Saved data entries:
————————

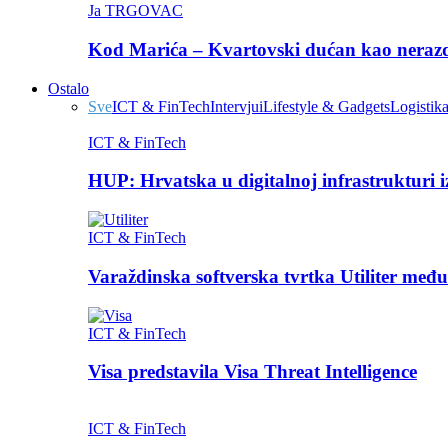
Ja TRGOVAC
Kod Marića – Kvartovski dućan kao nerazdv
Ostalo
Sve
ICT & FinTech
Intervjui
Lifestyle & Gadgets
Logistik
ICT & FinTech
HUP: Hrvatska u digitalnoj infrastrukturi 
ICT & FinTech
Varaždinska softverska tvrtka Utiliter međ
ICT & FinTech
Visa predstavila Visa Threat Intelligence
ICT & FinTech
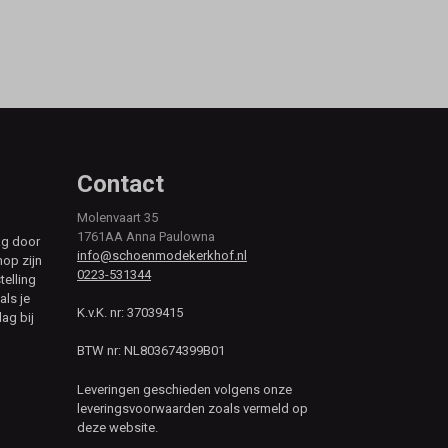
Contact
Molenvaart 35
1761AA Anna Paulowna
ag door
info@schoenmodekerkhof.nl
hop zijn
0223-531344
telling
als je
K.v.K. nr: 37039415
ag bij
BTW nr: NL803674399B01
Leveringen geschieden volgens onze
leveringsvoorwaarden zoals vermeld op
deze website.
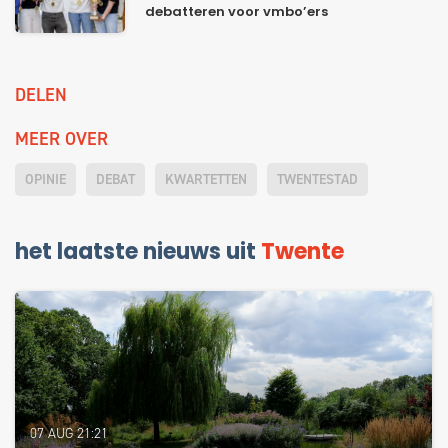
debatteren voor vmbo’ers
DELEN
MEER OVER
OPINIE
DEBAT
KWARTETTEN
TWENTESTAD
het laatste nieuws uit
Twente
07 AUG 21:21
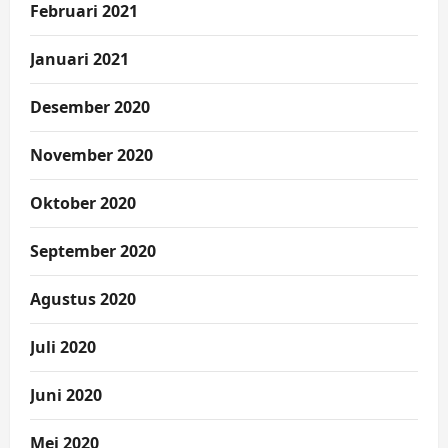
Februari 2021
Januari 2021
Desember 2020
November 2020
Oktober 2020
September 2020
Agustus 2020
Juli 2020
Juni 2020
Mei 2020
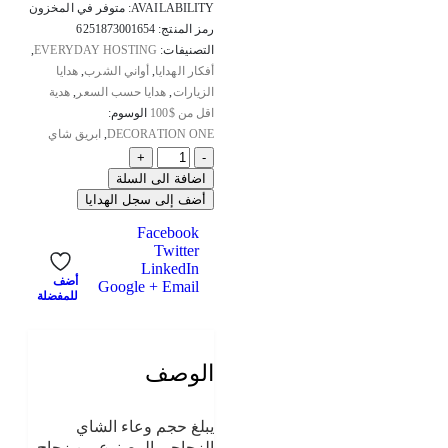
AVAILABILITY:
متوفر في المخزون
رمز المنتج:
6251873001654
التصنيفات:
EVERYDAY HOSTING
,
أفكار الهدايا
,
أواني الشرب
,
هدايا
الزيارات
,
هدايا حسب السعر
,
هدية
اقل من $100
الوسوم:
DECORATION ONE
,
ابريق شاي
+
-
اضافة الى السلة
أضف إلى سجل الهدايا
Facebook
Twitter
LinkedIn
أضف
Google +
Email
للمفضلة
الوصف
يبلغ حجم وعاء الشاي
الزجاجي المصنوع من زجاج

————————

Directions: Reproduce, without alteration and without pictures, only those lines that lie between the first line of the entries above and the line containing "deze website.", both of them included.

Answer for this exercise:
Ja TRGOVAC
Kod Marića – Kvartovski dućan kao nerazdv
Ostalo
Sve
ICT & FinTech
Intervjui
Lifestyle & Gadgets
Logistik
ICT & FinTech
HUP: Hrvatska u digitalnoj infrastrukturi 
ICT & FinTech
Varaždinska softverska tvrtka Utiliter međ
ICT & FinTech
Visa predstavila Visa Threat Intelligence
ICT & FinTech
Contact
Molenvaart 35
1761AA Anna Paulowna
ag door
info@schoenmodekerkhof.nl
hop zijn
0223-531344
telling
als je
K.v.K. nr: 37039415
ag bij
BTW nr: NL803674399B01
Leveringen geschieden volgens onze
leveringsvoorwaarden zoals vermeld op
deze website.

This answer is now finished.